- **What to work on**: Only the lines containing "საკონდიტრო" belong in the answer; find them in the material below.
^^^^^^^^^^^^^^^^
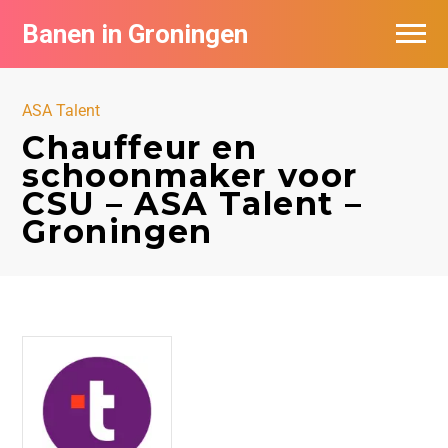
Banen in Groningen
Vacatures per bedrijf
ASA Talent
De populairste vacatures in Groningen
Chauffeur en
schoonmaker voor
Nieuwsbrief feed
CSU – ASA Talent –
Groningen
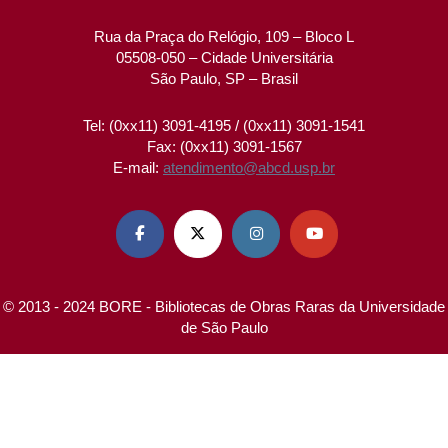
Rua da Praça do Relógio, 109 – Bloco L
05508-050 – Cidade Universitária
São Paulo, SP – Brasil
Tel: (0xx11) 3091-4195 / (0xx11) 3091-1541
Fax: (0xx11) 3091-1567
E-mail:
atendimento@abcd.usp.br




© 2013 - 2024 BORE - Bibliotecas de Obras Raras da Universidade
de São Paulo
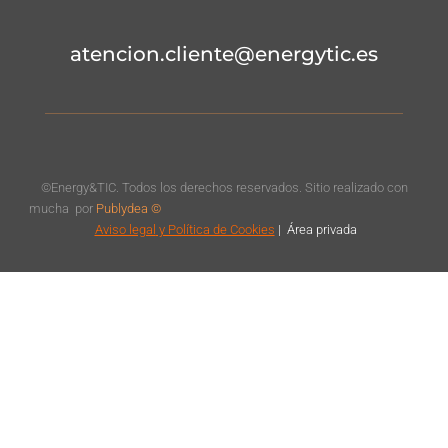
atencion.cliente@energytic.es
©Energy&TIC. Todos los derechos reservados. Sitio realizado con
mucha
por
Publydea ©
Aviso legal
y Política de Cookies
|
Á
rea privada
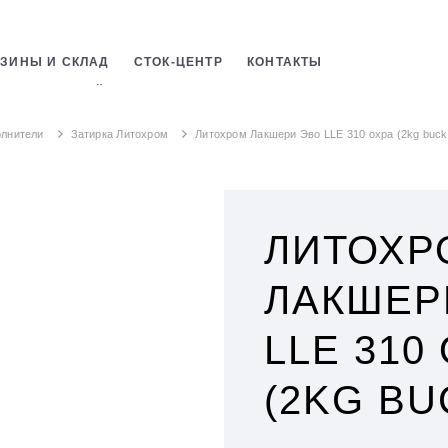
ЗИНЫ И СКЛАД
СТОК-ЦЕНТР
КОНТАКТЫ
ЛЬНЫХ СМЕСЕЙ
лнители
Затирка Литохром
Литохром Лакшери Эво LLE 310 охра (2kg buck
ЛИТОХР
ЛАКШЕР
LLE 310
(2KG BU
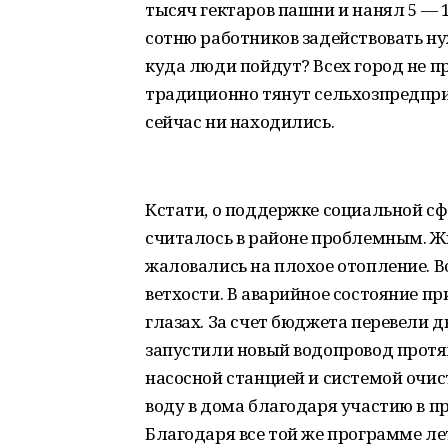
тысяч гектаров пашни и нанял 5 — 10
сотню работников задействовать ну
куда люди пойдут? Всех город не пр
традиционно тянут сельхозпредпри
сейчас ни находились.
Кстати, о поддержке социальной сф
считалось в районе проблемным. 
жаловались на плохое отопление. В
ветхости. В аварийное состояние пр
глазах. За счет бюджета перевели 
запустили новый водопровод протя
насосной станцией и системой очи
воду в дома благодаря участию в п
Благодаря все той же программе ле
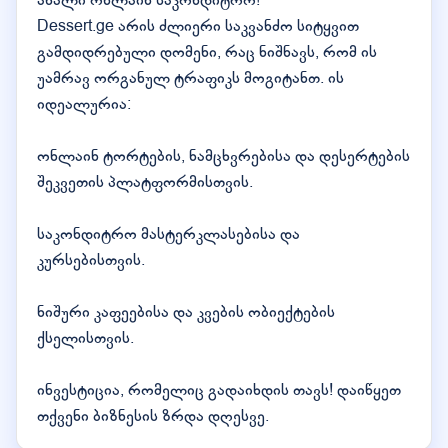
ახალი ონლაინ საკონდიტრო!
Dessert.ge არის ძლიერი საკვანძო სიტყვით
გამდიდრებული დომენი, რაც ნიშნავს, რომ ის
უამრავ ორგანულ ტრაფიკს მოგიტანთ. ის
იდეალურია:
ონლაინ ტორტების, ნამცხვრებისა და დესერტების
შეკვეთის პლატფორმისთვის.
საკონდიტრო მასტერკლასებისა და
კურსებისთვის.
ნიშური კაფეებისა და კვების ობიექტების
ქსელისთვის.
ინვესტიცია, რომელიც გადაიხდის თავს! დაიწყეთ
თქვენი ბიზნესის ზრდა დღესვე.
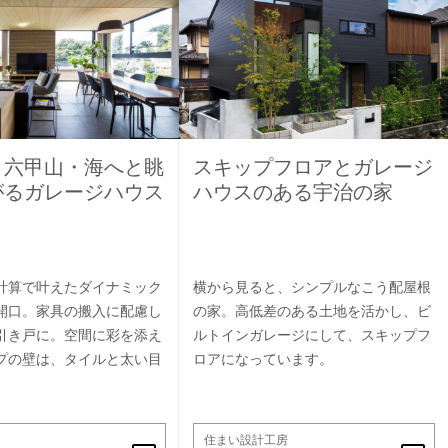
】六甲山・海へと眺
スキップフロアとガレージ
がるガレージハウス
ハウスのある宇治の家
計算で叶えたダイナミック
横から見ると、シンプルなこう配屋根
開口。家具の搬入に配慮し
の家。高低差のある土地を活かし、ビ
引き戸に。空間に彩を添え
ルトインガレージにして、スキップフ
プの壁は、タイルと太い目
ロアになっています。
住まい設計工房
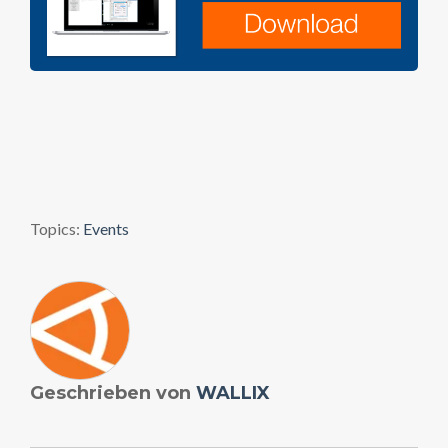
Topics:
Events
Geschrieben von
WALLIX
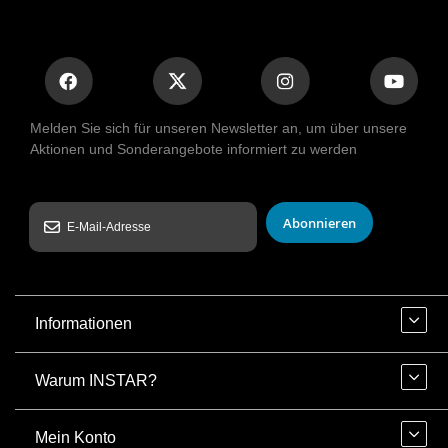
Melden Sie sich für unseren Newsletter an, um über unsere
Aktionen und Sonderangebote informiert zu werden
Abonnieren
Informationen
Warum INSTAR?
Mein Konto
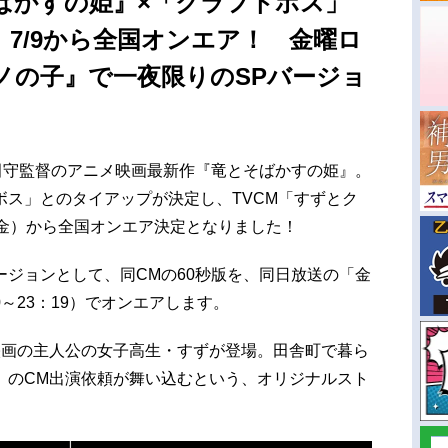
ばかすの姫』×「クラフトボス」
、7/9から全国オンエア！ 金曜ロ
ノの子』で一夜限りのSPバージョ
田守監督のアニメ映画最新作『竜とそばかすの姫』。
ボス」とのタイアップが決定し、TVCM「すずとク
（金）から全国オンエア決定となりました！
ジョンとして、同CMの60秒版を、同日放送の「金
0～23：19）でオンエアします。
映画の主人公の女子高生・すずが登場。田舎町で暮ら
」のCM出演依頼が舞い込むという、オリジナルスト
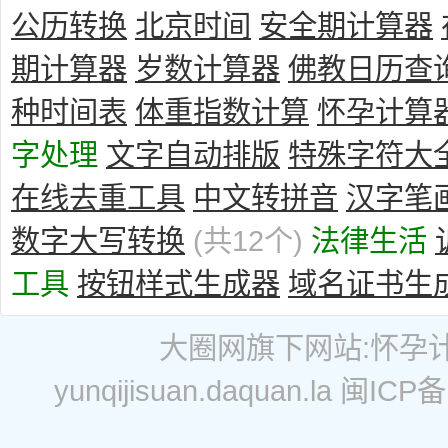
公历转换
北京时间
安全期计算器
期计算器
岁数计算器
佛教日历查
种时间表
体重指数计算
怀孕计算
字处理
文字自动排版
特殊字符大
在线去重工具
中文转拼音
汉字笔
数字大写转换
(共12个)
法律生活
工具
按钮样式生成器
域名证书生
大圈网
旗下网站:
怀孕
yunqijisuan.daquan.la
闽ICP备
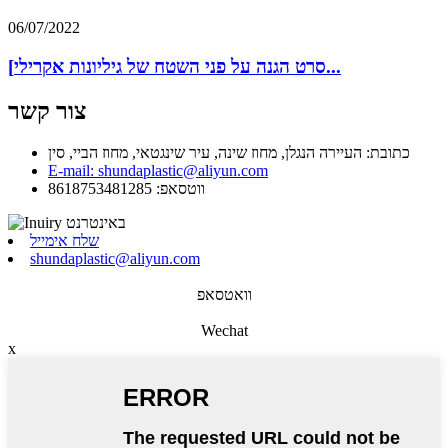
06/07/2022
[סרט הגנה על פני השטח של גיליונות אקרילי...
צור קשר
כתובת: העיירה הנגלן, מחוז שינה, עיר שינגטאי, מחוז הביי, סין
E-mail: shundaplastic@aliyun.com
ווטסאפ: 8618753481285
שלח אימייל
shundaplastic@aliyun.com
וואטסאפ
Wechat
x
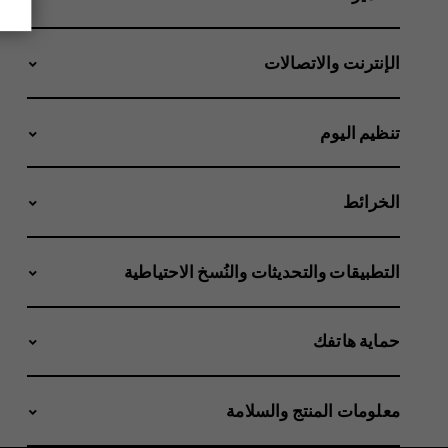
الإنترنت والاتصالات
تنظيم اليوم
الخرائط
التطبيقات والتحديثات والنُسخ الاحتياطية
حماية هاتفك
معلومات المنتج والسلامة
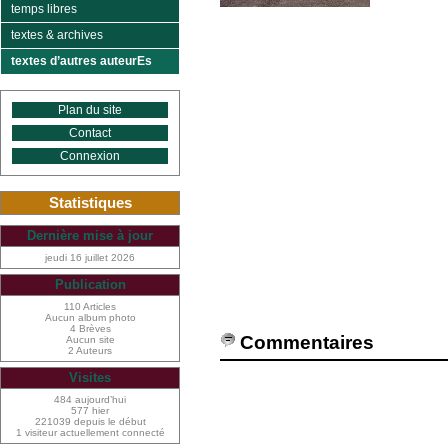
temps libres
textes & archives
textes d’autres auteurEs
Plan du site
Contact
Connexion
Statistiques
Dernière mise à jour
jeudi 16 juillet 2026
Publication
110 Articles
Aucun album photo
4 Brèves
Commentaires
Aucun site
2 Auteurs
Visites
484 aujourd’hui
577 hier
221039 depuis le début
1 visiteur actuellement connecté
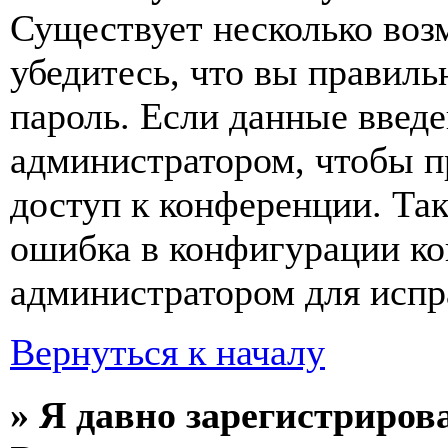
Существует несколько воз
убедитесь, что вы правиль
пароль. Если данные введе
администратором, чтобы п
доступ к конференции. Та
ошибка в конфигурации ко
администратором для испр
Вернуться к началу
» Я давно зарегистрирова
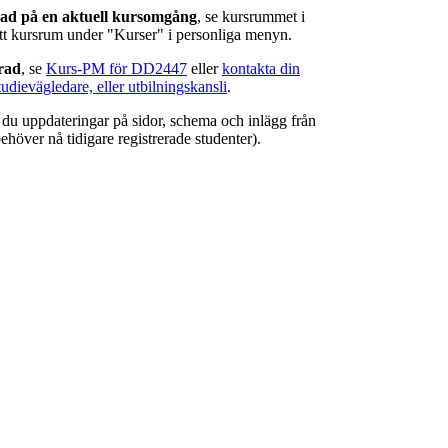
rad på en aktuell kursomgång
, se kursrummet i
ätt kursrum under "Kurser" i personliga menyn.
erad
, se
Kurs-PM för DD2447
eller
kontakta din
tudievägledare, eller utbilningskansli
.
r du uppdateringar på sidor, schema och inlägg från
ehöver nå tidigare registrerade studenter).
^^^^^^^^^^^^^^^^
- **Output below**:
ახალი ონლაინ საკონდიტრო!
საკონდიტრო მასტერკლასებისა და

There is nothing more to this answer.